COU-608 - Update Courier to pre-fetch all media path + Id entries instead of running the SQL query each time

Created by Shannon Deminick 14 Aug 2017, 05:44:38 Updated by Claus Jensen 16 Aug 2017, 11:24:01

Tags: Unscheduled

Subtask of: COU-521

Currently there is no good way to fetch a media item by it's path because the SQL used to do so is very very slow due to the LIKE query that must execute because media paths are now hidden in JSON in the ntext column due the usage of the cropper and if the media still uses an upload control to make matters more difficult that uses the nvarchar column and not the ntext column. It's worth noting that it doesn't matter if any indexing is applied to these columns: You cannot add an index to an ntext column but even if you could executing a LIKE query with a prefix wildcard will never use that index anyways.
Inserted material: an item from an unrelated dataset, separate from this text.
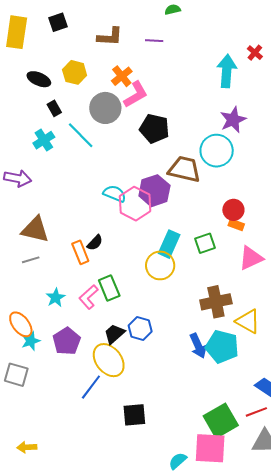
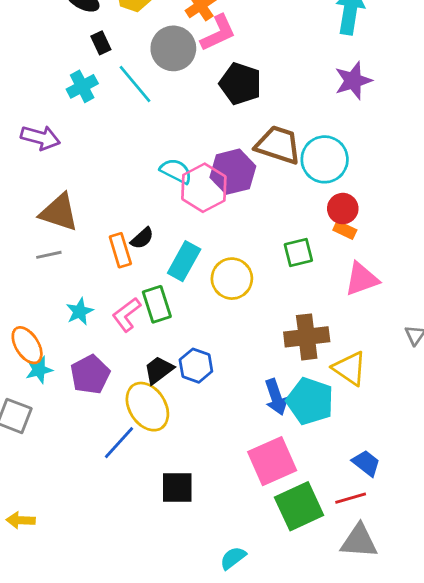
cyan circle: (217, 151) -> (325, 159), moved
cyan rectangle: (169, 244) -> (184, 261), moved
pink square: (210, 448) -> (272, 461), moved, turned -32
There are various suggested options in the past but unfortunately due to the volatility of different umbraco installs, old umbraco data due to upgrades and just not being able to know exactly what data is stored in the RTE or the Grid, we need to resort to the media path lookups. I understand that in the RTE we sometimes put an "data-id" attribute next to where the media path might be but that is only on newer versions and older data won't have that so it's not reliable. Older version used to have a "rel" attribute with the ID too but that is also not reliable since that didn't exist on even older versions and doesn't exist on newer versions. Then we have the new UDI pickers which store a data-udi attribute. ... and here's the real problem: These attributes and their values get transfered as-is by Courier (and potentially deploy) so we don't know where the INT or UDI Id originally came from, it's not reliable to assume that it's correct. Thus ... we must do a path lookup.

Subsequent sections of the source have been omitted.